The Chinese stock market had a challenging year in 2023, and the downturn has intensified in the early weeks of 2024. This decline follows Beijing’s decision not to provide additional support to the struggling economy.
On Monday, Hong Kong’s Hang Seng Index dropped by 2.3%, reaching its lowest point since October 2022. It has lost over 12% of its value this month, almost matching its total loss for the entire year of 2023. Mainland China’s Shanghai Composite Index experienced a significant drop of 2.7%, marking its most substantial daily decline since April 2022. The Shenzhen Component Index, which is heavily focused on technology stocks, suffered its worst day in nearly two years, plummeting by 3.5%. These indexes have collectively fallen by 4.8% and 7.7% in the first few trading days of 2024.
This marks the worst start to a year for Chinese stocks since 2016 when investors were selling off their holdings following the market crash in 2015. Back then, a bubble burst as the economy faced strain, and stock prices far exceeded company profits.
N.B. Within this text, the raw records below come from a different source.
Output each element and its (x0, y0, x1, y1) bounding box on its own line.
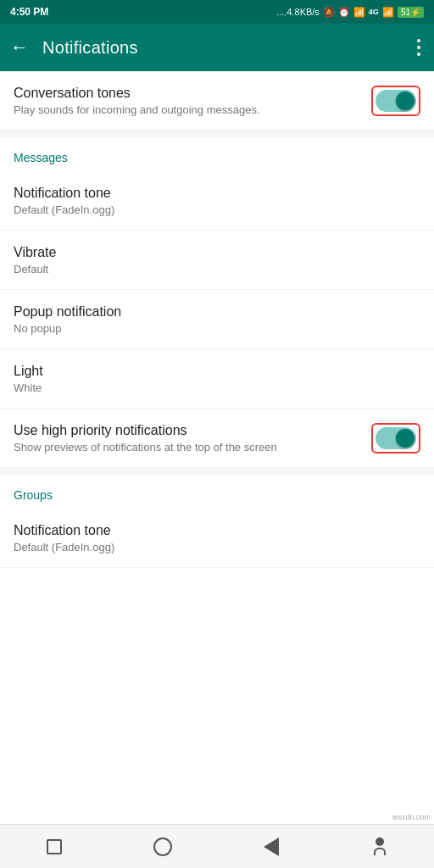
setting-text: Popup notification No popup (14, 304, 420, 335)
status-bar: 4:50 PM ....4.8KB/s 🔕 ⏰ 📶 4G 📶 51 ⚡ (0, 0, 434, 24)
groups-section-header: Groups (0, 475, 434, 509)
menu-dot (417, 46, 420, 49)
setting-title: Conversation tones (14, 86, 371, 101)
toggle-thumb (396, 92, 415, 110)
watermark: wsxdn.com (392, 813, 431, 821)
setting-subtitle: Play sounds for incoming and outgoing me… (14, 103, 371, 116)
bottom-nav (0, 824, 434, 868)
conversation-tones-toggle[interactable] (376, 90, 416, 112)
section-divider-groups (0, 468, 434, 475)
app-bar: ← Notifications (0, 24, 434, 71)
setting-subtitle: Default (FadeIn.ogg) (14, 541, 420, 554)
status-time: 4:50 PM (10, 6, 48, 18)
setting-popup-notification[interactable]: Popup notification No popup (0, 290, 434, 349)
nav-back[interactable] (217, 825, 326, 868)
menu-dot (417, 53, 420, 56)
setting-title: Notification tone (14, 186, 420, 201)
setting-subtitle: No popup (14, 322, 420, 335)
home-icon (153, 837, 172, 856)
nav-recent-apps[interactable] (0, 825, 108, 868)
signal-icon2: 📶 (382, 7, 394, 18)
setting-title: Light (14, 364, 420, 379)
setting-groups-notification-tone[interactable]: Notification tone Default (FadeIn.ogg) (0, 509, 434, 568)
high-priority-toggle[interactable] (376, 427, 416, 449)
setting-title: Popup notification (14, 304, 420, 320)
toggle-thumb (396, 429, 415, 448)
alarm-icon: ⏰ (338, 7, 350, 18)
section-divider (0, 131, 434, 137)
battery-icon: 51 ⚡ (398, 7, 424, 18)
setting-text: Use high priority notifications Show pre… (14, 423, 371, 453)
silent-icon: 🔕 (323, 7, 335, 18)
messages-section-header: Messages (0, 137, 434, 171)
setting-subtitle: Default (FadeIn.ogg) (14, 203, 420, 216)
overflow-menu-button[interactable] (414, 36, 424, 59)
nav-home[interactable] (108, 825, 217, 868)
person-body (374, 848, 386, 855)
menu-dot (417, 39, 420, 42)
setting-text: Notification tone Default (FadeIn.ogg) (14, 186, 420, 216)
page-title: Notifications (42, 38, 414, 58)
setting-title: Vibrate (14, 245, 420, 260)
back-button[interactable]: ← (10, 36, 29, 58)
network-speed: ....4.8KB/s (276, 7, 320, 17)
setting-conversation-tones[interactable]: Conversation tones Play sounds for incom… (0, 71, 434, 131)
nav-person[interactable] (326, 825, 434, 868)
setting-text: Light White (14, 364, 420, 394)
setting-subtitle: Show previews of notifications at the to… (14, 441, 371, 453)
settings-content: Conversation tones Play sounds for incom… (0, 71, 434, 612)
signal-icon: 📶 (353, 7, 365, 18)
setting-text: Conversation tones Play sounds for incom… (14, 86, 371, 116)
setting-title: Use high priority notifications (14, 423, 371, 438)
person-icon (374, 837, 386, 855)
setting-light[interactable]: Light White (0, 349, 434, 409)
status-icons: ....4.8KB/s 🔕 ⏰ 📶 4G 📶 51 ⚡ (276, 7, 424, 18)
back-icon (264, 837, 279, 856)
conversation-tones-toggle-wrapper (371, 86, 420, 116)
high-priority-toggle-wrapper (371, 423, 420, 453)
setting-text: Vibrate Default (14, 245, 420, 275)
setting-high-priority[interactable]: Use high priority notifications Show pre… (0, 409, 434, 468)
setting-title: Notification tone (14, 523, 420, 538)
setting-subtitle: White (14, 381, 420, 394)
setting-text: Notification tone Default (FadeIn.ogg) (14, 523, 420, 554)
lte-icon: 4G (369, 8, 379, 16)
recent-apps-icon (47, 839, 62, 854)
setting-subtitle: Default (14, 263, 420, 275)
setting-vibrate[interactable]: Vibrate Default (0, 231, 434, 290)
person-head (376, 837, 384, 846)
setting-notification-tone[interactable]: Notification tone Default (FadeIn.ogg) (0, 171, 434, 231)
Recent factors contributing to the decline include a real estate crisis, the slowest economic growth (excluding the pandemic) in decades, and increased regulatory measures affecting certain businesses, all of which have eroded investor confidence.
Ken Cheung, the chief Asian foreign exchange strategist at Mizuho Bank, noted on Monday that foreign investors were reducing their exposure to China and had pessimistic expectations for the country’s business conditions. He mentioned that the Chinese government has not implemented effective measures to address the property market crisis and stimulate economic recovery.
Investors were disappointed when China’s central bank chose to maintain its benchmark lending rate on Monday. A rate cut would have lowered borrowing costs for individuals and businesses, potentially boosting economic activity. These significant market losses in 2024 come after a tough year in 2023, during which the CSI 300 index, comprising 300 major stocks listed in Shanghai and Shenzhen, fell by over 11%.
In contrast, the United States’ S&P 500 index gained 24% in 2023, while Europe’s stock market grew by nearly 13%. Japan’s Nikkei 225 performed exceptionally well, surging by 28% last year and continuing to show gains of nearly 10% in the early part of this month.
Investor concerns were compounded by recent demographic data confirming that China’s population is aging and shrinking. They were also troubled by the absence of new government stimulus measures in a speech by Chinese Premier Li Qiang at the World Economic Forum last week.
Analysts at ANZ Research, Brian Martin, and Daniel Hynes, mentioned in a Friday research note that Li’s speech had dampened expectations of further support measures. They noted that he emphasized the country’s ability to achieve its 5% growth target without resorting to massive stimulus, and in recent months, Beijing has issued $137 billion worth of government bonds, primarily for funding infrastructure projects, while China’s sovereign wealth fund has purchased shares to support the struggling stock market.
Fatigued shareholders
Li’s speech seems to have further disheartened investors who were already fatigued due to a series of disappointing economic indicators emerging from Beijing, including the ongoing real estate crisis and a rapidly declining population.
The country’s economy managed to achieve a growth rate of 5.2% last year, surpassing government projections but still representing one of China’s weakest economic performances in more than three decades. The International Monetary Fund predicts a slowdown in the country’s economic growth to 4.2% this year.
In 2023, investors had high hopes for a rebound in China’s economy after Beijing abandoned its strict zero-Covid policy at the end of the previous year. However, this anticipated robust recovery failed to materialize, leading investors to express their dissatisfaction by withdrawing their investments. According to China’s Commerce Ministry, foreign direct investment in the country decreased by 8% in 2023 compared to the previous year.
Investors have also been cautious about Beijing’s broad crackdown on private enterprises, which began in late 2020 and involved imposing fines on foreign companies and detaining their employees in the name of national security. In his January 16 speech, Li attempted to reassure international investors by portraying China as an “opportunity rather than a risk” and pledging to create a “world-class” environment for foreign companies to conduct business within the country.
Li also pointed out that the number of individuals classified as middle-income in China is expected to double to 800 million over the next decade, emphasizing the strong momentum for consumption.
However, Stephen Innes, managing partner of SPI Asset Management, cautioned that investors who choose to expose themselves to China’s precarious situation should be aware of the risks, as they may find themselves navigating an unpredictable and authoritarian financial environment. He suggested that success in such investments might depend on selecting shares that avoid government scrutiny, making the entire investment process more akin to a game of chance rather than an informed decision-making process.